Au tribunal de Nice, le parquet a requis la relaxe mercredi 30 mai Martine Landry, 73 ans. Cette militante d'Amnesty International est poursuivie pour son assistance à deux mineurs guinéens en 2017. Le jugement a été mis en délibéré au 13 juillet.
"Il y a toute une série de manoeuvres pour faire croire que les mineurs étaient déjà sur le territoire (...) Toutes leurs tentatives pour venir en France avaient échoué et c'est pour ça qu'on a voulu qu'ils soient transférés en France de façon plus tranquille", a affirmé la représentante du parquet Valentine Vinesse, dans un réquisitoire choc.
La procureur n'a requis aucune peine contre Mme Landry, estimant qu'elle était "le dernier maillon de la chaîne" contrairement à "des acteurs qui ont participé à ces manoeuvres et pas présents au tribunal".
"Le parquet aurait intérêt à des poursuites pour faux, usage de faux et tentative d'escroquerie", a-t-elle menacé, après deux heures d'audience au cours desquelles la bénévole aux cheveux blancs a été soumise à un feu roulant de questions sur l'horodatage des emails, des fax, des accusés réception et autres preuves des démarches entreprises pour les deux jeunes migrants avant leur arrivée au poste-frontière de Menton le 28 juillet 2017.
Martine Landry, observatrice à la frontière avec l'Italie depuis 2011, a répété qu'elle avait recueilli au panneau France les deux Guinéens sans les convoyer à pied depuis l'Italie comme cela lui était reproché. Elle a rappelé que les deux migrants avaient été interpellés avec des adultes lors d'une perquisition chez le militant Cédric Herrou dans la vallée de la Roya, puis renvoyés vers l'Italie, ce qu'a contesté le parquet.
A sa sortie du tribunal, où elle était entrée sous les encouragements de plusieurs dizaines de militants, Mme Landry s'est étonnée du réquisitoire: "Pourquoi aurions-nous monté tout un stratagème pour ces deux mineurs, alors qu'il y en a des dizaines qui passent toutes les semaines à cette frontière ?!", a-t-elle interrogé, déplorant "des suspicions reposant sur des élucubrations".
"Il y a une politique générale pour intimider tous ceux qui portent assistance aux migrants et c'est pour ça que nous demandons l'abolition du délit de solidarité", a-t-elle revendiqué.

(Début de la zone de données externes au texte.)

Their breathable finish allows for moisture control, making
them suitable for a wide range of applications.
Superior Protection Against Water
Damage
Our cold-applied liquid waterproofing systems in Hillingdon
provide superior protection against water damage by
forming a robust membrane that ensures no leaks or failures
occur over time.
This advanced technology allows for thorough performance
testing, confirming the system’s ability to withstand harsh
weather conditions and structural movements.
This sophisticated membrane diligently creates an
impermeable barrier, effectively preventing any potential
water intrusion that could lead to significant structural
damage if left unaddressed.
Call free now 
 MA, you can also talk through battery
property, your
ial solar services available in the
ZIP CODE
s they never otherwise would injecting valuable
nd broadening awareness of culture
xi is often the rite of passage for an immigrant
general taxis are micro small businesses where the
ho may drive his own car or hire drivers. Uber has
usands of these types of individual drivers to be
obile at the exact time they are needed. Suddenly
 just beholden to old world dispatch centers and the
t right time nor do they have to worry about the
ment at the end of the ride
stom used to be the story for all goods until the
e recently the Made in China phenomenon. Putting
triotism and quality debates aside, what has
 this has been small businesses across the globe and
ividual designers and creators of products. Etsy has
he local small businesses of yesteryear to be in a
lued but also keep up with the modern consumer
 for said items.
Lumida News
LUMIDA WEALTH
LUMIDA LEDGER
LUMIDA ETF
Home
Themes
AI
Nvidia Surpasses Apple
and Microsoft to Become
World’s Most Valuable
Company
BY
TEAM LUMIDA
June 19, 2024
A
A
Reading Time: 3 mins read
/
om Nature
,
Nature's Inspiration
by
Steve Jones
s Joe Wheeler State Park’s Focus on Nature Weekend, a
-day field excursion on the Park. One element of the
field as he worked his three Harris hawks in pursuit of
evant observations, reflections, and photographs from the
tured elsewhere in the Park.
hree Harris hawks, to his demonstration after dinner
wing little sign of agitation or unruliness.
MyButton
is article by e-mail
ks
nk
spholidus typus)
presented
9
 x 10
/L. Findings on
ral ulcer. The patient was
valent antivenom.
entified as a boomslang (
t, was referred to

Reporté à trois reprises, le procès est une première en France contre une membre d'Amnesty, également bénévole de l'Association nationale d'aide à la frontière pour les étrangers (Anafé).
Son avocate, Me Mireille Damiano, a annoncé qu'elle allait saisir l'ordre des avocats pour dénoncer les attaques lancées par la procureur: "Après que la cour d'appel d'Aix a dit "attention, les solidaires si vous agissez pour des causes militantes, on ne vous applique pas l'exception humanitaire", on vient nous dire "attention la défense, si vous dites des choses qui nous ennuient fortement, on va vous casser aussi!"", a-t-elle dénoncé.
Depuis 2015, au moins douze militants associatifs, dont Cédric Herrou, ont été condamnés à Nice ou à Aix-en-Provence à des peines d'amende,
ou de prison avec sursis tandis que les autorités tentent de juguler l'afflux de migrants arrivant d'Italie au prix d'irrégularités combattues par les associations, condamnées au tribunal administratif et objets de rappels à l'ordre de la part du Défenseur des droits.